▶ Problem to solve
Repeat the full listing that follows, word for word.

▶ Given data

..............................

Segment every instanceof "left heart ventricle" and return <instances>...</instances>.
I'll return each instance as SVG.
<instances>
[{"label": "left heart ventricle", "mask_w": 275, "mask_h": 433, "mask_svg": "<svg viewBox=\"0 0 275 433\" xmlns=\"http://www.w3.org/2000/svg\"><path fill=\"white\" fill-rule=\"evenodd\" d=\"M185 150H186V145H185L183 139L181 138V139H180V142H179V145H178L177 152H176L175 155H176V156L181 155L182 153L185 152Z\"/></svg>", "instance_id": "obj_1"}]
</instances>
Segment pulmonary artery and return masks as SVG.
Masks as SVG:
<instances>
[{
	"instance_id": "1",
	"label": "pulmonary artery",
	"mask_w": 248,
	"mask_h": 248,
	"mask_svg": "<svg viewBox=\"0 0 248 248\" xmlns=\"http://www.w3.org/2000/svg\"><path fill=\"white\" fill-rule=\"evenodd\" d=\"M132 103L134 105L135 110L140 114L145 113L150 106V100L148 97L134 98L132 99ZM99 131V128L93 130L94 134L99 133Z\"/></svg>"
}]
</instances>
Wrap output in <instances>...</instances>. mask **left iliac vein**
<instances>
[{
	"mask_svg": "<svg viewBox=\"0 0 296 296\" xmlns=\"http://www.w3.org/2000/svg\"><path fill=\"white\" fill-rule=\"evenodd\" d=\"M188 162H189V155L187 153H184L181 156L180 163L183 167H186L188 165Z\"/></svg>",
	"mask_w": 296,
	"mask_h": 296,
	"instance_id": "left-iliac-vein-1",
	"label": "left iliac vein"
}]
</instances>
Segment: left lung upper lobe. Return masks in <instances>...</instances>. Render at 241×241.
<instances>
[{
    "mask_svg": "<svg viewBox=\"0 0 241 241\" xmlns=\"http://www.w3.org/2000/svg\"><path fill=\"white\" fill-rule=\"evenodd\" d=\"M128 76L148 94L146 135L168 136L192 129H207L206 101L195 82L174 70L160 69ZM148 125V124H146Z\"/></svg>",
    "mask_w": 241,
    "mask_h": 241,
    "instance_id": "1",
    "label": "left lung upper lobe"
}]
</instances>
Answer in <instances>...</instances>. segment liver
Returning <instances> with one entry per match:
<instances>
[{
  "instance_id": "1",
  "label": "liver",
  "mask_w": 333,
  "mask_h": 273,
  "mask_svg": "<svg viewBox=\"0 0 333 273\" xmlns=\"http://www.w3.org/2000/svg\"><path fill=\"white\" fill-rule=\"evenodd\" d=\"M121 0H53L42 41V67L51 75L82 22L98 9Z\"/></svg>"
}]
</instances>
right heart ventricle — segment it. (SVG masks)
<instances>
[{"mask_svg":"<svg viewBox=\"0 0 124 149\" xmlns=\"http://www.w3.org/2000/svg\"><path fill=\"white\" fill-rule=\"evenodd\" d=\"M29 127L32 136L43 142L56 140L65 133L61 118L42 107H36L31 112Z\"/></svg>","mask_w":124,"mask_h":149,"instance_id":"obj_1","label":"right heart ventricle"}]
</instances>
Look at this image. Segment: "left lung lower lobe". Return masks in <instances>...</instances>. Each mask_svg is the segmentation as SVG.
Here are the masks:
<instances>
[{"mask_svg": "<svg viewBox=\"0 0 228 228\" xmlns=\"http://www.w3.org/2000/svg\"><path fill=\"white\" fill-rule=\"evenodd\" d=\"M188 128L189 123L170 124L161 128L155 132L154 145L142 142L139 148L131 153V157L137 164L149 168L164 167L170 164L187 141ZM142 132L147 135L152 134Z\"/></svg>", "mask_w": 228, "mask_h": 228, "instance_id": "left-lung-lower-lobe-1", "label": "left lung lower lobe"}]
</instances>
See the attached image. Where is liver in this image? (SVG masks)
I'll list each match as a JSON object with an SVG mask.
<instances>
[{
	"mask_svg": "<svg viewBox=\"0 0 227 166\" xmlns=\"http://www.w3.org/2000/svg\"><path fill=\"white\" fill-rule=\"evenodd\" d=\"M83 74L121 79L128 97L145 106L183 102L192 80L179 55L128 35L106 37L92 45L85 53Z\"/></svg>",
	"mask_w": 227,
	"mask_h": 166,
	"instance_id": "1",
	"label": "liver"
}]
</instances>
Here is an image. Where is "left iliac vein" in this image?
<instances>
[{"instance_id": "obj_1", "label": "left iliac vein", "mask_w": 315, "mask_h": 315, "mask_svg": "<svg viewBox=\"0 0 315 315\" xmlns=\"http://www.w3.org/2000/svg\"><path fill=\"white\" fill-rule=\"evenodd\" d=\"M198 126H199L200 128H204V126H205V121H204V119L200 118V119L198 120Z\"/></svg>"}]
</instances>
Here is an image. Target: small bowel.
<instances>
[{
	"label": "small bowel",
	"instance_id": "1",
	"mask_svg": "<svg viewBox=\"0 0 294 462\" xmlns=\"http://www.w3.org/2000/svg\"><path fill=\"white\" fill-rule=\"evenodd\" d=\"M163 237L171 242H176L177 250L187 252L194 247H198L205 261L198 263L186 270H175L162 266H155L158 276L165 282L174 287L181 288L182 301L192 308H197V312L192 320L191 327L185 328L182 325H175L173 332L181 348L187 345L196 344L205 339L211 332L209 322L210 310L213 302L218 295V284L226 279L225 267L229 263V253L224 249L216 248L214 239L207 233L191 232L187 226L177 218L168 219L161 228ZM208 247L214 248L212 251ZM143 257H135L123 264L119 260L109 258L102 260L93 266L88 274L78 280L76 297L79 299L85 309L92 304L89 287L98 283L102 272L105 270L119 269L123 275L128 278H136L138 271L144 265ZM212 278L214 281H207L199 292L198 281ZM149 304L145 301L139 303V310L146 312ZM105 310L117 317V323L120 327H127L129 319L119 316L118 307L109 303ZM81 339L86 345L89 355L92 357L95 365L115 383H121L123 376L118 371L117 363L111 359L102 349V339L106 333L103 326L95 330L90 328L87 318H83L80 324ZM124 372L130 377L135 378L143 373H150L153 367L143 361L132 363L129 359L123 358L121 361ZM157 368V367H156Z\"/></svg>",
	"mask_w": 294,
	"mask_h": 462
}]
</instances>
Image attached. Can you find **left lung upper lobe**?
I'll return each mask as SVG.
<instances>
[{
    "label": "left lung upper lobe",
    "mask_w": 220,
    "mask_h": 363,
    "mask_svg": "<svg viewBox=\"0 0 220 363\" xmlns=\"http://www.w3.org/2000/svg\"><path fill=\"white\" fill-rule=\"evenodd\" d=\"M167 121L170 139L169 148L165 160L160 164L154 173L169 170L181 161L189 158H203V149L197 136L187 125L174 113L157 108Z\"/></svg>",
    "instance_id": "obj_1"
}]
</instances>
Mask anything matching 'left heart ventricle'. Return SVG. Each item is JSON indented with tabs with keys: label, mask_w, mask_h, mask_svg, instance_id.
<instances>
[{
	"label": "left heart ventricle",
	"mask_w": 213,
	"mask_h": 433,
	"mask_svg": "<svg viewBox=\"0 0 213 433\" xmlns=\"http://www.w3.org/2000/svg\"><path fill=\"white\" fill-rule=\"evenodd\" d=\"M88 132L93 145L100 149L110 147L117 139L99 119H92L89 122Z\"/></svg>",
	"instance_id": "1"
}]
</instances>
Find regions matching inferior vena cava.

..............................

▶ Result of the exercise
Segment every instanceof "left heart ventricle" and return <instances>...</instances>.
I'll return each instance as SVG.
<instances>
[{"label": "left heart ventricle", "mask_w": 275, "mask_h": 433, "mask_svg": "<svg viewBox=\"0 0 275 433\" xmlns=\"http://www.w3.org/2000/svg\"><path fill=\"white\" fill-rule=\"evenodd\" d=\"M185 150H186V145H185L183 139L181 138V139H180V142H179V145H178L177 152H176L175 155H176V156L181 155L182 153L185 152Z\"/></svg>", "instance_id": "obj_1"}]
</instances>
Segment pulmonary artery and return masks as SVG.
Masks as SVG:
<instances>
[{
	"instance_id": "1",
	"label": "pulmonary artery",
	"mask_w": 248,
	"mask_h": 248,
	"mask_svg": "<svg viewBox=\"0 0 248 248\" xmlns=\"http://www.w3.org/2000/svg\"><path fill=\"white\" fill-rule=\"evenodd\" d=\"M132 103L134 105L135 110L140 114L145 113L150 106V100L148 97L134 98L132 99ZM99 131V128L93 130L94 134L99 133Z\"/></svg>"
}]
</instances>
Wrap output in <instances>...</instances>. mask **left iliac vein**
<instances>
[{
	"mask_svg": "<svg viewBox=\"0 0 296 296\" xmlns=\"http://www.w3.org/2000/svg\"><path fill=\"white\" fill-rule=\"evenodd\" d=\"M188 162H189V155L187 153H184L181 156L180 163L183 167H186L188 165Z\"/></svg>",
	"mask_w": 296,
	"mask_h": 296,
	"instance_id": "left-iliac-vein-1",
	"label": "left iliac vein"
}]
</instances>
Segment: left lung upper lobe. Return masks in <instances>...</instances>. Render at 241×241.
<instances>
[{
    "mask_svg": "<svg viewBox=\"0 0 241 241\" xmlns=\"http://www.w3.org/2000/svg\"><path fill=\"white\" fill-rule=\"evenodd\" d=\"M128 76L148 94L146 135L168 136L192 129H207L206 101L195 82L174 70L160 69ZM148 125V124H146Z\"/></svg>",
    "mask_w": 241,
    "mask_h": 241,
    "instance_id": "1",
    "label": "left lung upper lobe"
}]
</instances>
Answer in <instances>...</instances>. segment liver
Returning <instances> with one entry per match:
<instances>
[{
  "instance_id": "1",
  "label": "liver",
  "mask_w": 333,
  "mask_h": 273,
  "mask_svg": "<svg viewBox=\"0 0 333 273\" xmlns=\"http://www.w3.org/2000/svg\"><path fill=\"white\" fill-rule=\"evenodd\" d=\"M121 0H53L42 41V67L51 75L82 22L98 9Z\"/></svg>"
}]
</instances>
right heart ventricle — segment it. (SVG masks)
<instances>
[{"mask_svg":"<svg viewBox=\"0 0 124 149\" xmlns=\"http://www.w3.org/2000/svg\"><path fill=\"white\" fill-rule=\"evenodd\" d=\"M29 127L32 136L43 142L56 140L65 133L61 118L42 107H36L31 112Z\"/></svg>","mask_w":124,"mask_h":149,"instance_id":"obj_1","label":"right heart ventricle"}]
</instances>
Look at this image. Segment: "left lung lower lobe". Return masks in <instances>...</instances>. Each mask_svg is the segmentation as SVG.
Here are the masks:
<instances>
[{"mask_svg": "<svg viewBox=\"0 0 228 228\" xmlns=\"http://www.w3.org/2000/svg\"><path fill=\"white\" fill-rule=\"evenodd\" d=\"M188 128L189 123L170 124L161 128L155 132L154 145L142 142L139 148L131 153V157L137 164L149 168L164 167L170 164L187 141ZM142 132L147 135L152 134Z\"/></svg>", "mask_w": 228, "mask_h": 228, "instance_id": "left-lung-lower-lobe-1", "label": "left lung lower lobe"}]
</instances>
See the attached image. Where is liver in this image? (SVG masks)
I'll list each match as a JSON object with an SVG mask.
<instances>
[{
	"mask_svg": "<svg viewBox=\"0 0 227 166\" xmlns=\"http://www.w3.org/2000/svg\"><path fill=\"white\" fill-rule=\"evenodd\" d=\"M83 74L121 79L128 97L145 106L183 102L192 80L179 55L128 35L106 37L92 45L85 53Z\"/></svg>",
	"mask_w": 227,
	"mask_h": 166,
	"instance_id": "1",
	"label": "liver"
}]
</instances>
Here is an image. Where is "left iliac vein" in this image?
<instances>
[{"instance_id": "obj_1", "label": "left iliac vein", "mask_w": 315, "mask_h": 315, "mask_svg": "<svg viewBox=\"0 0 315 315\" xmlns=\"http://www.w3.org/2000/svg\"><path fill=\"white\" fill-rule=\"evenodd\" d=\"M198 126H199L200 128H204V126H205V121H204V119L200 118V119L198 120Z\"/></svg>"}]
</instances>
Here is an image. Target: small bowel.
<instances>
[{
	"label": "small bowel",
	"instance_id": "1",
	"mask_svg": "<svg viewBox=\"0 0 294 462\" xmlns=\"http://www.w3.org/2000/svg\"><path fill=\"white\" fill-rule=\"evenodd\" d=\"M163 237L171 242H176L177 250L187 252L194 247H198L205 261L198 263L186 270H175L162 266H155L158 276L165 282L174 287L181 288L182 301L192 308H197V312L192 320L191 327L185 328L182 325H175L173 332L181 348L187 345L196 344L205 339L211 332L209 322L210 310L213 302L218 295V284L226 279L225 267L229 263V253L224 249L216 248L214 239L207 233L191 232L187 226L177 218L168 219L161 228ZM208 247L214 248L212 251ZM143 257H135L123 264L119 260L109 258L102 260L93 266L88 274L78 280L76 297L79 299L85 309L92 304L89 287L98 283L102 272L105 270L119 269L123 275L128 278H136L138 271L144 265ZM212 278L214 281H207L199 292L198 281ZM149 304L145 301L139 303V310L146 312ZM105 310L117 317V323L120 327H127L129 319L119 316L118 307L109 303ZM81 339L86 345L89 355L92 357L95 365L115 383H121L123 376L118 371L117 363L111 359L102 349V339L106 333L103 326L95 330L90 328L87 318H83L80 324ZM124 372L130 377L135 378L143 373H150L153 367L143 361L132 363L129 359L123 358L121 361ZM157 368V367H156Z\"/></svg>",
	"mask_w": 294,
	"mask_h": 462
}]
</instances>
Image attached. Can you find **left lung upper lobe**?
I'll return each mask as SVG.
<instances>
[{
    "label": "left lung upper lobe",
    "mask_w": 220,
    "mask_h": 363,
    "mask_svg": "<svg viewBox=\"0 0 220 363\" xmlns=\"http://www.w3.org/2000/svg\"><path fill=\"white\" fill-rule=\"evenodd\" d=\"M167 121L170 139L169 148L165 160L160 164L154 173L169 170L181 161L189 158H203V149L197 136L187 125L174 113L157 108Z\"/></svg>",
    "instance_id": "obj_1"
}]
</instances>
Mask anything matching 'left heart ventricle'. Return SVG. Each item is JSON indented with tabs with keys: label, mask_w, mask_h, mask_svg, instance_id.
<instances>
[{
	"label": "left heart ventricle",
	"mask_w": 213,
	"mask_h": 433,
	"mask_svg": "<svg viewBox=\"0 0 213 433\" xmlns=\"http://www.w3.org/2000/svg\"><path fill=\"white\" fill-rule=\"evenodd\" d=\"M88 132L93 145L100 149L110 147L117 139L99 119H92L89 122Z\"/></svg>",
	"instance_id": "1"
}]
</instances>
Find regions matching inferior vena cava.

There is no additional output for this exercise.